17 November 2017

Nigeria: IMF Warns Nigeria, Others Over High Debt Service

Photo: World Bank
(file photo).

The International Monetary Fund (IMF) has warned Nigeria and other sub-Saharan African countries of excessive debt services in the respective economies.

According to IMF regional outlook unveiled in Abuja yesterday, debt servicing costs are becoming a burden especially in oil-producing countries, noting that such costs are expected to absorb over 60 per-cent of government revenues in 2017 in Nigeria, Angola and Gabon.

The IMF said in 2016 public debt rose above 50 per cent of gross domestic product (GDP) in 22 sub-Saharan African countries.

The outlook titled "Fiscal Adjustment and Economic Diversification" was unveiled by the Senior Resident Representative and Mission Chief for Nigeria (Africa Department) Mr. Amine Mati said fiscal consolidation plans needed to be implemented in the region, adding that diversification offers a path to growth.

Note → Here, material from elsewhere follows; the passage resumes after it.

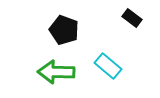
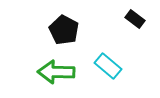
black rectangle: moved 3 px right, 1 px down
black pentagon: rotated 8 degrees clockwise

"Fiscal pressures pose risks to the weakened financial sector in Nigeria and other sub-Saharan Africa countries," it said.

Noting that debt stocks have risen throughout the region, the IMF stated that exchange rates pressures have eased in many countries, siting the case of Nigeria.

The IMF stressed that the economies in the region are driven by large fiscal deficit and depreciation while debt stocks have risen throughout the region.

But the IMF noted that the region recorded a modest growth recovery but added that the recovery is not sufficient to raise the gross domestic product (GDP) per capital in many countries of the region.